HARTFORD, Conn. (WTNH) — Local elected officials, school representatives, faith leaders and families joined NAACP members on Monday to make a passioned plea to state legislators to keep funding for the proposed Capital Prep Charter School in Middletown in the state budget. 

“Many of our children in Middletown — brown and Black children — have been floundering in the system,” Bishop William McKissick said. “So, we want to find a way for them to be successful.”

McKissick was one of several people who spoke at the state capitol, urging legislators to keep funding in the state budget for charter schools. 

“There are some children who are not doing well, and all we want to do is put them on a successful track,” he said.  

Steve Perry, the founder of Capital Preparatory Schools, said there’s a disparity in the public school system, which makes schools like his crucial. 

“We are tired of our voices being ignored, we are tired of being muted,” Perry said. “We are tired of the backdoor skullduggery.”

Charter schools have proven to be a divisive issue in Connecticut and across the country. Supporters of charter schools argue that they give families an alternative to underfunded public district schools. Those against them say state money should only go to school districts.

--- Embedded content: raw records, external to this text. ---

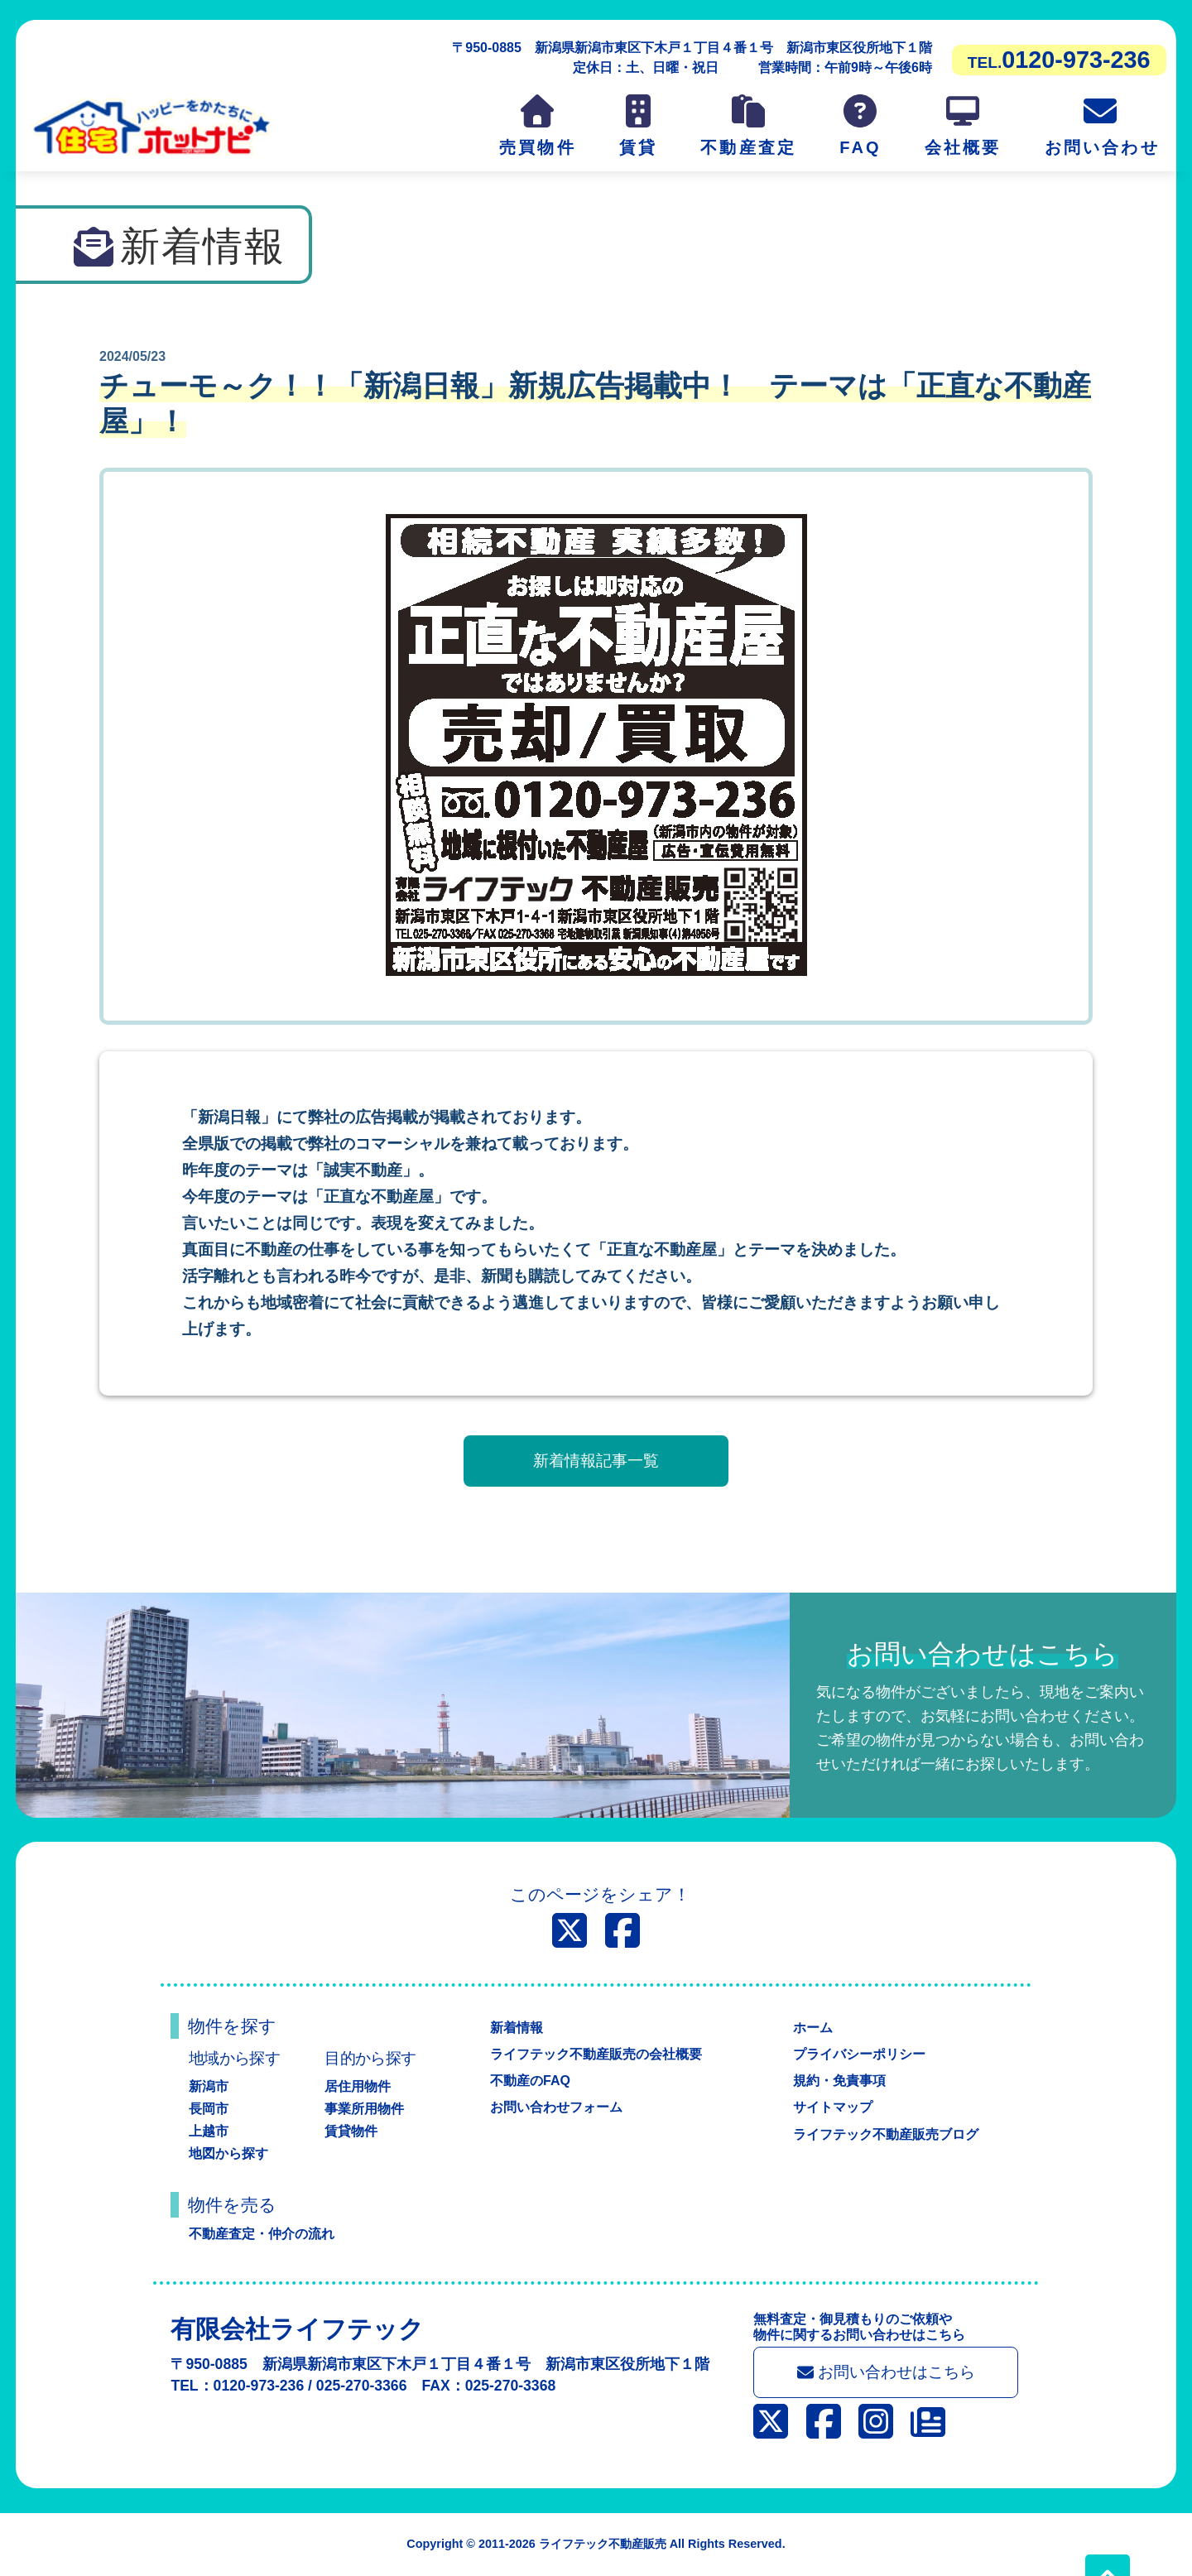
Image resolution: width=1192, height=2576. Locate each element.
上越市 (208, 2131)
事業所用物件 (364, 2109)
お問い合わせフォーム (556, 2107)
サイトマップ (832, 2107)
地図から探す (228, 2153)
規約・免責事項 (839, 2081)
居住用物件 (357, 2086)
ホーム (813, 2028)
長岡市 (208, 2109)
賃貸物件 (350, 2131)
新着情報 (516, 2028)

A spokesperson for the Middletown Racial Justice Coalition released the following statement to News 8:

“The Middletown Racial Justice Coalition writes to urge you not to invest in Capital Prep Middletown, in which funding has recently been allocated through the general assembly’s appropriations budget, but to instead invest in ensuring that our Middletown Public Schools are fully funded and resourced in to eradicate racism, so that people of color do not feel their best option is to leave!” 

The bill now comes under consideration of the broader legislature.